In our culturally diverse world, we are often faced with the death of our colleagues’ and friends’ relatives who often come from different religious backgrounds than our own. Though many of us feel comfortable responding to the loss by sending out a condolence card, we may be hesitant to do more because of uncertainty as to what is considered proper sympathy etiquette under these circumstances. Indeed, giving a gift as an expression of sympathy has a different connotation in each religion. Below is some information on a variety of religions that can be used as a guide when offering sympathy:
- Catholic – Sympathy can be expressed appropriately with a Mass card, a floral arrangement, a donation to a charity in the deceased’s name, or food for the grieving family.

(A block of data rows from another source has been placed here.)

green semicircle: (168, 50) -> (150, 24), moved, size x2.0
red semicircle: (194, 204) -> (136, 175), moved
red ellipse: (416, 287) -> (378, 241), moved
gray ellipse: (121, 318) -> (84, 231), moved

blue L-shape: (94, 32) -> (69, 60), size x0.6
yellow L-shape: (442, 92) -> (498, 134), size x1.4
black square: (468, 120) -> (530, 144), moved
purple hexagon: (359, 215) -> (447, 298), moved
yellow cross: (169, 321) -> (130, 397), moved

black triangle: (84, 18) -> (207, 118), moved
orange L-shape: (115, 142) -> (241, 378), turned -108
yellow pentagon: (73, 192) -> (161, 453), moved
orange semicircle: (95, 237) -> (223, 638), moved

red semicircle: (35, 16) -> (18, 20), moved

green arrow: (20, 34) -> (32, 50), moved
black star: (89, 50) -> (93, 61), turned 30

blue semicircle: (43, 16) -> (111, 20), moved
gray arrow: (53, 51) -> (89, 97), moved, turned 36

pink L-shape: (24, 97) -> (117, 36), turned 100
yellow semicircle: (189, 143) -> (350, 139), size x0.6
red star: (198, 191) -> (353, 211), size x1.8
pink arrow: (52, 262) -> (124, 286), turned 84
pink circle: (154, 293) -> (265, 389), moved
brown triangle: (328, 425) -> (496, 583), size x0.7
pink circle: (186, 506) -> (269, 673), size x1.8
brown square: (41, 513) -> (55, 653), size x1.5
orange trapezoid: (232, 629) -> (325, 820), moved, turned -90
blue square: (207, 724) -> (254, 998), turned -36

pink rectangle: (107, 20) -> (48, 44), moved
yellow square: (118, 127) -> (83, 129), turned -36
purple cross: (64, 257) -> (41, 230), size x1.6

- Protestant – The same gifts are appropriate as for Catholics with the exception of Mass cards.
- Jewish – Donations to charity are appropriate, but flowers should not be sent. A gift of food or a visit is appropriate during Shivah, which is the week of mourning spent at the grieving family’s home. It is important to note that if the family keeps kosher, then only kosher foods are appropriate.
- Buddhist – Food gifts should not be given, however, money given to the family or flowers is appropriate.
- Hindu – A gift of fruit for the family is the appropriate gift.
- Shinto – The tradition is to give used money to the family in an envelope decorated in black and silver. Gifts of food and red flowers are not acceptable; white flowers are considered the appropriate mourning flower.
- Eastern Orthodox – The Eastern Orthodox religion follows a strict three day period of mourning. White flowers are considered meaningful if received during this period.
- Greek Orthodox – Contributions to a charity or specified fund is acceptable.
- Mormon – Sending flowers during the mourning period is appreciated, but flowers shaped into a cross are considered offensive.
- Taoism – Sending white flowers is acceptable as white is the color of mourning, but sending red flowers is never appropriate because red is the color of happiness. Often gifts of money or symbols of money are placed with the deceased.
- Islam – Food gifts such as fruit, baked goods, or easy meals that can be heated are welcome, but flowers should never be sent.
- Pentecostal – Food is appreciated by the family at their home during the mourning period, but flowers can be sent to the funeral home.
- Seventh Day Adventist – Food or flowers should be sent to the home after the funeral. Donations to charities are considered inappropriate.
- Sikhism – Food is an appropriate gift to express condolences, but not if it contains alcohol, eggs, fish, or meat. Flowers are also appreciated.
Although appropriate sympathy gifts vary with different cultures and religions, the gift of friendship and offering to help is always appropriate. The sending of written condolences in a sympathy card or note card will certainly be appreciated by the family.